Cantona : « Dans ses films, Ken Loach s'engage et ça me plait »
(De Cannes) A gauche, un immense cinéaste, passionné de foot. A droite, une ex-star du ballon rond, caractère de feu et pieds en or. Au centre, « Looking for Eric », présenté ce week-end à Cannes. Une fable sociale, morale et politique qui confirme que Ken Loach est immense et Cantona toujours étonnant. Rencontre avec « King » Canto.
Comme tout le monde, Ken Loach a probablement des défauts, mais, à ce jour, on ne les connaît pas.

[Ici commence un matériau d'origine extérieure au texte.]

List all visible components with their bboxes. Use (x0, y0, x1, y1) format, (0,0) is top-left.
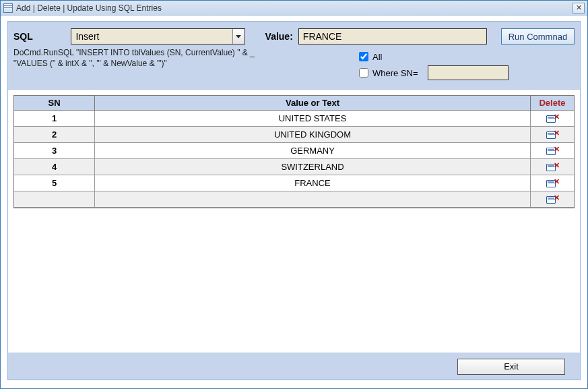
run-command-button[interactable]: Run Commnad (501, 28, 575, 44)
where-sn-input[interactable] (428, 65, 509, 80)
cell-value: GERMANY (95, 143, 531, 158)
where-sn-checkbox[interactable] (359, 68, 368, 78)
cell-value: UNITED KINGDOM (95, 127, 531, 142)
sql-combo-value: Insert (75, 31, 99, 42)
cell-sn (14, 191, 95, 207)
table-row: ✕ (14, 191, 574, 208)
cell-sn: 2 (14, 127, 95, 142)
form-window: Add | Delete | Update Using SQL Entries … (0, 0, 588, 389)
control-row: SQL Insert Value: FRANCE Run Commnad (13, 28, 575, 44)
cell-delete[interactable]: ✕ (531, 111, 574, 126)
table-row: 1UNITED STATES✕ (14, 111, 574, 127)
all-checkbox[interactable] (359, 52, 368, 61)
cell-delete[interactable]: ✕ (531, 159, 574, 175)
cell-value: FRANCE (95, 175, 531, 191)
cell-value (95, 191, 531, 207)
cell-delete[interactable]: ✕ (531, 191, 574, 207)
sql-combo[interactable]: Insert (71, 28, 244, 44)
top-panel: SQL Insert Value: FRANCE Run Commnad DoC… (8, 22, 580, 90)
all-label: All (372, 52, 382, 62)
table-row: 3GERMANY✕ (14, 143, 574, 159)
delete-icon[interactable]: ✕ (546, 195, 558, 204)
table-row: 2UNITED KINGDOM✕ (14, 127, 574, 143)
cell-delete[interactable]: ✕ (531, 143, 574, 158)
table-row: 5FRANCE✕ (14, 175, 574, 191)
cell-sn: 3 (14, 143, 95, 158)
cell-sn: 4 (14, 159, 95, 175)
delete-icon[interactable]: ✕ (546, 114, 558, 123)
header-value: Value or Text (95, 96, 531, 110)
header-delete: Delete (531, 96, 574, 110)
options-group: All Where SN= (359, 49, 575, 81)
where-sn-label: Where SN= (372, 68, 418, 78)
form-icon (3, 3, 13, 13)
value-input[interactable]: FRANCE (298, 28, 487, 44)
close-button[interactable]: ✕ (573, 3, 585, 13)
title-bar: Add | Delete | Update Using SQL Entries … (1, 1, 587, 16)
delete-icon[interactable]: ✕ (546, 179, 558, 188)
delete-icon[interactable]: ✕ (546, 162, 558, 172)
cell-value: UNITED STATES (95, 111, 531, 126)
chevron-down-icon[interactable] (232, 29, 244, 44)
cell-value: SWITZERLAND (95, 159, 531, 175)
cell-delete[interactable]: ✕ (531, 175, 574, 191)
table-row: 4SWITZERLAND✕ (14, 159, 574, 175)
bottom-panel: Exit (8, 353, 580, 380)
value-label: Value: (265, 31, 293, 42)
sql-label: SQL (13, 31, 65, 42)
form-body: SQL Insert Value: FRANCE Run Commnad DoC… (7, 21, 581, 380)
exit-button[interactable]: Exit (457, 359, 565, 375)
values-grid: SN Value or Text Delete 1UNITED STATES✕2… (13, 95, 575, 208)
window-title: Add | Delete | Update Using SQL Entries (16, 3, 573, 13)
cell-sn: 1 (14, 111, 95, 126)
header-sn: SN (14, 96, 95, 110)
cell-delete[interactable]: ✕ (531, 127, 574, 142)
delete-icon[interactable]: ✕ (546, 130, 558, 140)
delete-icon[interactable]: ✕ (546, 146, 558, 156)
grid-header: SN Value or Text Delete (14, 96, 574, 111)
grid-body: 1UNITED STATES✕2UNITED KINGDOM✕3GERMANY✕… (14, 111, 574, 208)
cell-sn: 5 (14, 175, 95, 191)
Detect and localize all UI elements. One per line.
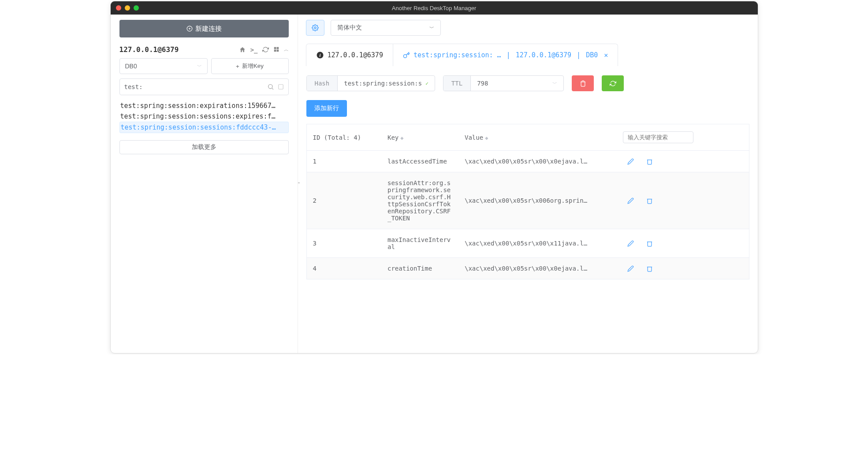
tab-separator: |	[507, 51, 510, 59]
svg-line-8	[272, 88, 273, 89]
db-select[interactable]: DB0 ﹀	[119, 58, 208, 74]
plus-circle-icon	[186, 26, 193, 32]
search-icon[interactable]	[267, 83, 274, 90]
table-row: 4 creationTime \xac\xed\x00\x05sr\x00\x0…	[306, 258, 749, 279]
cell-value: \xac\xed\x00\x05sr\x00\x0ejava.l…	[458, 151, 617, 172]
cell-value: \xac\xed\x00\x05sr\x00\x0ejava.l…	[458, 258, 617, 279]
db-selected-label: DB0	[125, 63, 137, 70]
delete-key-button[interactable]	[572, 75, 594, 91]
edit-row-button[interactable]	[627, 197, 634, 204]
collapse-icon[interactable]: ︿	[284, 46, 289, 53]
key-item[interactable]: test:spring:session:sessions:fddccc43-…	[119, 122, 289, 133]
key-search-input[interactable]	[124, 83, 264, 90]
table-row: 1 lastAccessedTime \xac\xed\x00\x05sr\x0…	[306, 151, 749, 172]
ttl-label: TTL	[443, 76, 471, 91]
edit-row-button[interactable]	[627, 240, 634, 247]
plus-icon: +	[236, 63, 239, 70]
delete-row-button[interactable]	[646, 240, 653, 247]
cell-key: creationTime	[381, 258, 458, 279]
trash-icon	[646, 197, 653, 204]
key-icon	[403, 52, 410, 59]
key-search	[119, 78, 289, 95]
key-item[interactable]: test:spring:session:expirations:159667…	[119, 100, 289, 111]
trash-icon	[580, 80, 586, 87]
delete-row-button[interactable]	[646, 197, 653, 204]
key-controls: Hash test:spring:session:s ✓ TTL 798 ﹀	[306, 75, 749, 91]
settings-button[interactable]	[306, 20, 324, 36]
ttl-value: 798	[477, 80, 488, 87]
gear-icon	[312, 24, 319, 31]
new-connection-button[interactable]: 新建连接	[119, 20, 289, 37]
minimize-window-button[interactable]	[125, 5, 130, 11]
maximize-window-button[interactable]	[134, 5, 139, 11]
trash-icon	[646, 265, 653, 272]
tab-key-detail[interactable]: test:spring:session: … | 127.0.0.1@6379 …	[393, 44, 618, 66]
delete-row-button[interactable]	[646, 158, 653, 165]
row-actions	[623, 197, 743, 204]
refresh-icon[interactable]	[262, 46, 269, 53]
table-search-input[interactable]	[623, 131, 693, 143]
db-row: DB0 ﹀ + 新增Key	[119, 58, 289, 74]
close-window-button[interactable]	[116, 5, 121, 11]
key-name-value: test:spring:session:s	[344, 80, 422, 87]
cell-id: 4	[306, 258, 381, 279]
svg-rect-3	[274, 47, 276, 49]
svg-rect-5	[274, 49, 276, 52]
row-actions	[623, 158, 743, 165]
key-name-field[interactable]: test:spring:session:s ✓	[338, 76, 435, 91]
edit-row-button[interactable]	[627, 265, 634, 272]
language-select[interactable]: 简体中文 ﹀	[331, 20, 441, 36]
resize-handle[interactable]: ||	[298, 182, 301, 183]
cell-value: \xac\xed\x00\x05sr\x00\x11java.l…	[458, 229, 617, 258]
row-actions	[623, 240, 743, 247]
connection-header: 127.0.0.1@6379 >_ ︿	[119, 45, 289, 54]
check-icon: ✓	[425, 81, 428, 86]
cell-key: sessionAttr:org.springframework.security…	[381, 172, 458, 229]
home-icon[interactable]	[239, 46, 246, 53]
app-window: Another Redis DeskTop Manager 新建连接 127.0…	[110, 1, 758, 353]
chevron-down-icon: ﹀	[429, 25, 434, 31]
edit-icon	[627, 240, 634, 247]
connection-host: 127.0.0.1@6379	[119, 45, 179, 54]
cell-id: 1	[306, 151, 381, 172]
close-tab-button[interactable]: ✕	[604, 51, 608, 59]
edit-icon	[627, 265, 634, 272]
new-key-label: 新增Key	[242, 62, 264, 70]
new-connection-label: 新建连接	[195, 25, 222, 33]
column-header-key[interactable]: Key◆	[381, 124, 458, 151]
key-item[interactable]: test:spring:session:sessions:expires:f…	[119, 111, 289, 122]
language-label: 简体中文	[337, 24, 362, 32]
edit-icon	[627, 158, 634, 165]
ttl-group: TTL 798 ﹀	[443, 75, 564, 91]
cell-id: 2	[306, 172, 381, 229]
cell-key: maxInactiveInterval	[381, 229, 458, 258]
tab-host-label: 127.0.0.1@6379	[516, 51, 571, 59]
sort-icon: ◆	[485, 135, 488, 141]
cell-id: 3	[306, 229, 381, 258]
refresh-key-button[interactable]	[602, 75, 624, 91]
svg-rect-4	[276, 47, 279, 49]
load-more-button[interactable]: 加载更多	[119, 140, 289, 154]
tab-server-info[interactable]: i 127.0.0.1@6379	[306, 44, 393, 66]
key-type-group: Hash test:spring:session:s ✓	[306, 75, 435, 91]
titlebar: Another Redis DeskTop Manager	[111, 1, 758, 15]
delete-row-button[interactable]	[646, 265, 653, 272]
trash-icon	[646, 240, 653, 247]
cell-key: lastAccessedTime	[381, 151, 458, 172]
svg-text:i: i	[319, 53, 320, 58]
ttl-field[interactable]: 798 ﹀	[471, 76, 563, 91]
svg-rect-6	[276, 49, 279, 52]
edit-row-button[interactable]	[627, 158, 634, 165]
terminal-icon[interactable]: >_	[250, 46, 258, 53]
grid-icon[interactable]	[273, 46, 279, 53]
svg-rect-9	[278, 85, 283, 89]
add-row-button[interactable]: 添加新行	[306, 100, 347, 117]
column-header-value[interactable]: Value◆	[458, 124, 617, 151]
sidebar: 新建连接 127.0.0.1@6379 >_ ︿ DB0 ﹀ +	[111, 15, 298, 353]
hash-table: ID (Total: 4) Key◆ Value◆ 1 lastAccessed…	[306, 124, 749, 279]
column-header-id[interactable]: ID (Total: 4)	[306, 124, 381, 151]
new-key-button[interactable]: + 新增Key	[211, 58, 289, 74]
edit-icon	[627, 197, 634, 204]
trash-icon	[646, 158, 653, 165]
exact-match-checkbox[interactable]	[278, 84, 284, 90]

Non content d'avoir signé quelques-uns des films les plus importants de ces dernières années (« Le vent se lève », palme d'or en 2006, « It's a free world »…), il assouvit aujourd'hui un vieux fantasme en mariant ses préoccupations de toujours (attachement aux personnages empêtrés dans la mouise du réel ; clouage au pilori des dégâts induits par le libéralisme triomphant) à son amour absolu pour le ballon rond.
Loach aime l'esthétique du jeu, la ferveur du stade, l'emballement puéril une heure trente durant pour les acteurs du rectangle vert. L'essence profondément populaire du foot lui plaît, et il ne jette pas son bébé adoré avec l'eau saumâtre du bain : le chauvinisme débile, le hooliganisme, le business obscène…
Eric, vieux supporter de MU, n'a plus les moyens d'aller au stade
Dans « Looking for Eric », Ken Loach fait ce qu'il a (presque) toujours fait. Il filme, sans didactisme, des gens simples aux prises avec les périls de leur temps. Soit l'itinéraire tristounet d'Eric Bishop, un prolo anglais quinqua, lâché par sa femme, déprimant dans son job (tri postal), ne comprenant pas grand-chose à son ado de gamin, promis au chômage de longue durée, shooté aux jeux électroniques et autres conneries générationnelles.
Vieux supporter de Manchester United, Eric, comme la plupart de ses potes, n'a plus les moyens d'aller au stade depuis que son club, devenue entreprise cotée en bourse, vend ses abonnements à l'année, à des tarifs dignes de l'opéra.
Alors il suit les matchs au pub, descend des bières avec ses vieux copains et refait le match (le monde) en attendant des jours meilleurs.
Son club de toujours a bien changé ? Il n'est pas le seul. Pendant que Manchester United épouse le cours sauvage de la modernité libérale, le fils d'Eric fricote dangereusement avec une bande de mafieux locaux qui font leur beurre du délabrement social. Eric ne reconnaît plus rien. Ni son vieux club, ni son fils, ni sa vie. Ne sachant plus à quel saint se vouer, il broie du noir, somatise, s'use dans l'insomnie jusqu'au jour où…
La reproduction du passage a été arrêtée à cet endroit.